The hxwd recension opens (in _000.txt) with an Fùlù 附錄 (appendix) of six Confucian-moral Píngrén yánnián yàojué 平人延年要訣 (“Essentials for the ordinary person’s longevity”) — covering cúnxīn 存心 (preserving the heart-mind), dūnběn 敦本 (honouring the root, i.e. filial piety), and four further classical-moral injunctions — that Chén holds out as “in place of medicine and acupuncture” (代藥石針砭) for the ordinary person whose health does not need pharmacological intervention.
Prefaces
The hxwd _000.txt opens directly with the Fùlù (longevity-essentials appendix) and does not preserve Chén’s substantive author-preface, which in the standard text dates the work to Jiāqìng 17 / 1812. The body of the zàngfǔ exposition begins in _001.txt with the appended dialogue piece “Shí yī zì biàn kě wéi yī shuō” 識一字便可為醫說 — an extended philosophical reflection on the character rén 人 as the calligraphic compound of piě 丿 (yáng) and nà 乀 (yīn), and the consequent doctrine of yīnyáng interdependence — which is also appended to Chén’s Yīxué sānzì jīng (KR3er059) and is one of his most-anthologised short texts.
Abstract
The Yīyī ǒulù belongs to Chén Xiūyuán’s late-life Yīxué cóngshū 醫學叢書 corpus and is conventionally dated to 1812 (Jiāqìng 17), placing it between the Yīxué sānzì jīng of 1804 (KR3er059) and Chén’s Shānghán lùn qiǎnzhù / Jīnguì yàolüè qiǎnzhù commentarial works of the later 1810s. The work is the most clinically practical of Chén’s primers — its zàngfǔ matrix gives a complete clinical-pattern reference compatible with the rest of his curriculum.
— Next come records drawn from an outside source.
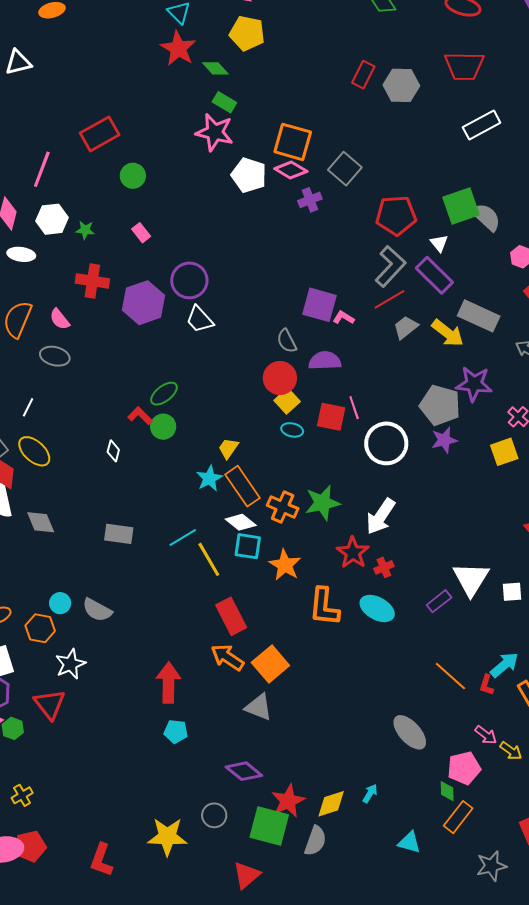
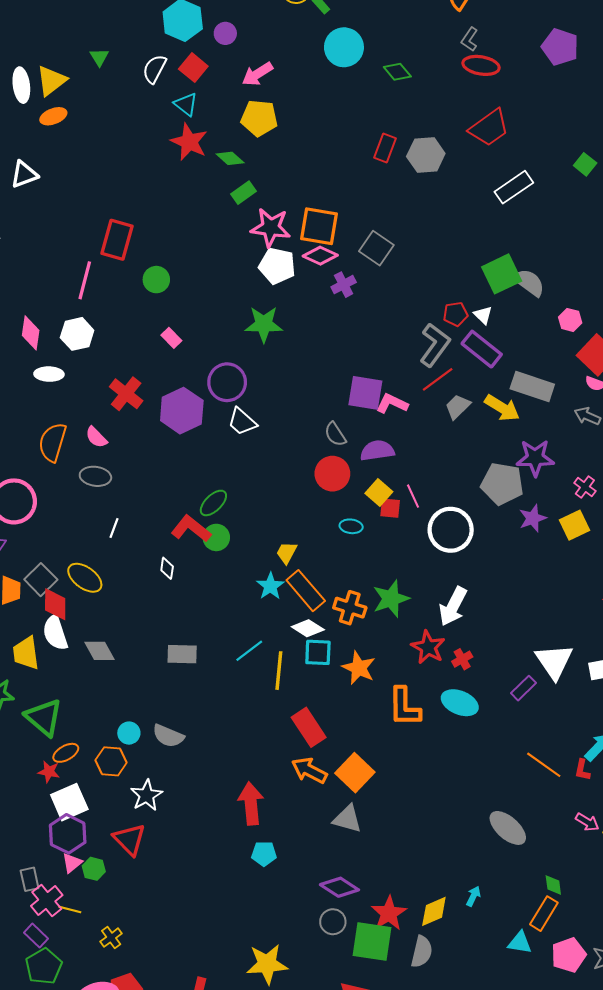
red trapezoid: (464, 66) -> (489, 128), turned -30
green rectangle: (224, 102) -> (243, 193), turned -60
pink star: (215, 132) -> (271, 228), moved
red rectangle: (100, 134) -> (117, 240), turned -39
pink line: (42, 169) -> (85, 280), moved
red pentagon: (396, 215) -> (456, 314), moved, size x0.6
green star: (85, 230) -> (264, 324), moved, size x1.8
red cross: (92, 281) -> (126, 394), turned 36
pink L-shape: (344, 318) -> (392, 404), size x1.4
yellow square: (287, 401) -> (379, 493), moved
white line: (28, 407) -> (114, 528), moved
red L-shape: (140, 416) -> (191, 529), size x1.5
red square: (331, 417) -> (390, 508), size x0.7
purple star: (444, 440) -> (533, 518), moved
yellow line: (209, 559) -> (279, 671), turned 42
pink pentagon: (464, 768) -> (569, 955), moved
gray circle: (214, 815) -> (333, 922), moved
orange rectangle: (458, 817) -> (544, 914), moved

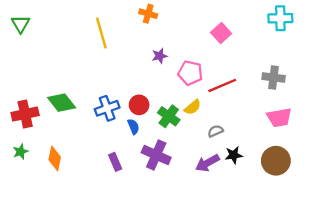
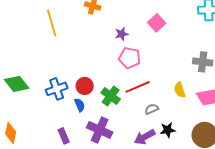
purple star: (160, 56) -> (122, 34), moved
red line: (222, 85) -> (138, 87), moved
yellow semicircle: (193, 107) -> (180, 90), moved, turned 112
The hxwd recension descends from a Japanese reprinting. The work was repeatedly reprinted in the late Qīng and Republican era as part of the standard Chén Xiūyuán cóngshū curriculum.
Translations and research
No European-language translation of the Yī-yī ǒu-lù located. For Chén Xiū-yuán’s classical-restoration medical pedagogy see Volker Scheid, Currents of Tradition (Eastland, 2007), ch. 4; Marta Hanson, Speaking of Epidemics (Routledge, 2011).